His thoughts turned to his wife and three young children. Would they be OK? In the four days since the storm landed, the kitchen manager at Houston's El Bolillo Bakery still hasn't been able to get back to the trailer park where he lives with his family.

But Agundis has done more than worry. 

Instead, he's baked. And baked. And baked.

3 Bakers trapped in a bakery in houston. They made all this pan dulce bread for victims instead. They send their best #ElBolilloBakeries pic.twitter.com/ItXTEeVm8O

— ALT Immigration (@ALT_uscis) August 29, 2017

He and two fellow employees at the Mexican bakery's Wayside branch found themselves trapped in the store on Saturday. By the time his night shift was over, the roads outside were impassable. He learned that the freeway to his family's trailer park was underwater.

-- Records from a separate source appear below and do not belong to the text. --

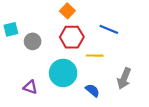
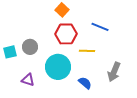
cyan square: (11, 29) -> (10, 52), moved
gray circle: (33, 41) -> (30, 47), moved

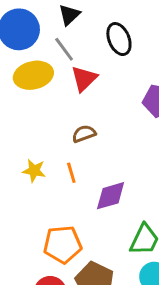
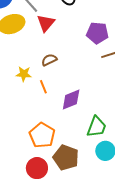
yellow star: (34, 171) -> (24, 74), moved
orange pentagon: (63, 244) -> (42, 135), turned -30

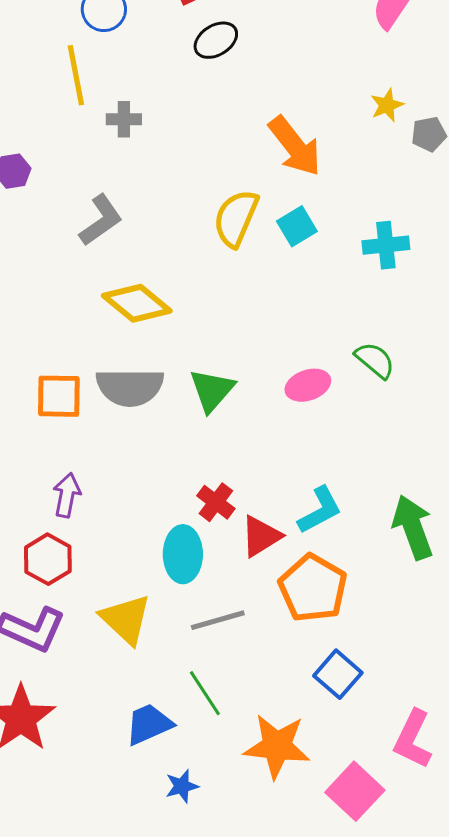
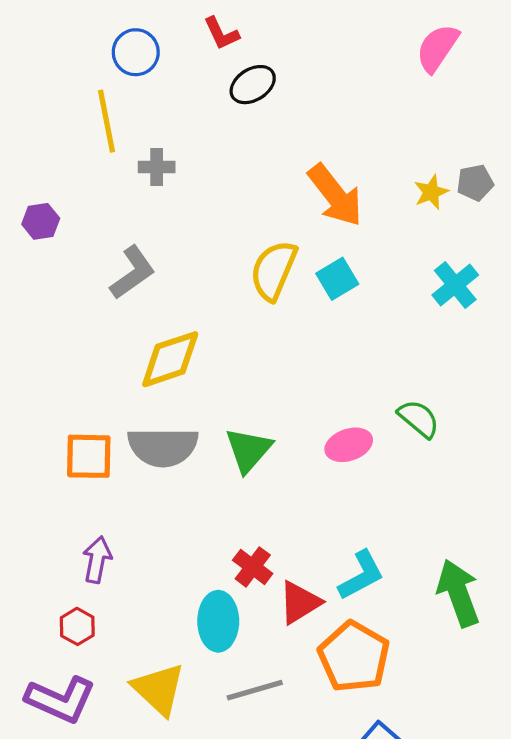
yellow star: (387, 105) -> (431, 192), moved
cyan cross: (386, 245) -> (455, 285), moved, turned -33
yellow diamond: (137, 303) -> (170, 359), turned -58
red hexagon: (48, 559) -> (77, 626), size x0.7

That's when Agundis's children began calling his cellphone.

"My son's calling me, saying, 'Hey Daddy, where you at?'" Agundis recalls. "I'm worrying, worrying, worrying for my family."

So Agundis and his colleagues decided they'd get busy with the 4,000 pounds of flour they had on hand. They baked day and night for two days straight. 

They filled every shelf in the store's kitchen.

El Bolillo owner Kirk Michaelis saw his employees' handiwork when he was finally able to rescue his staffers Monday morning. 

"I was amazed," Michaelis says. "All the racks were full with bread, just stacked to the ceiling."

City officials picked up more than a thousand bakery items and distributed them to flood victims throughout the city.

Michaelis was amazed by his employees' dedication. 

"Jorge said, 'Well, I couldn't think about my family because it was killing me,'" Michaelis recalls. "He has small children in that trailer, and he was afraid it was going to float away. So he just immersed himself in baking."

In fact, floodwater had risen around Agundis's family home and was about 6 inches from reaching the trailer doors. But the water stopped there.

For the past two nights, Agundis and his colleagues have been staying in Michaelis's home. Agundis isn't as worried now because he knows his family made it through the storm. 

And his boss, Michaelis, says he's doing his best to unite the baker and his family. 

"I have a friend on that side of town that has an airboat. If we can't get [Agundis] there by car, we'll get there by boat and get his family," Michaelis says. "They're more than welcome to come and stay with me."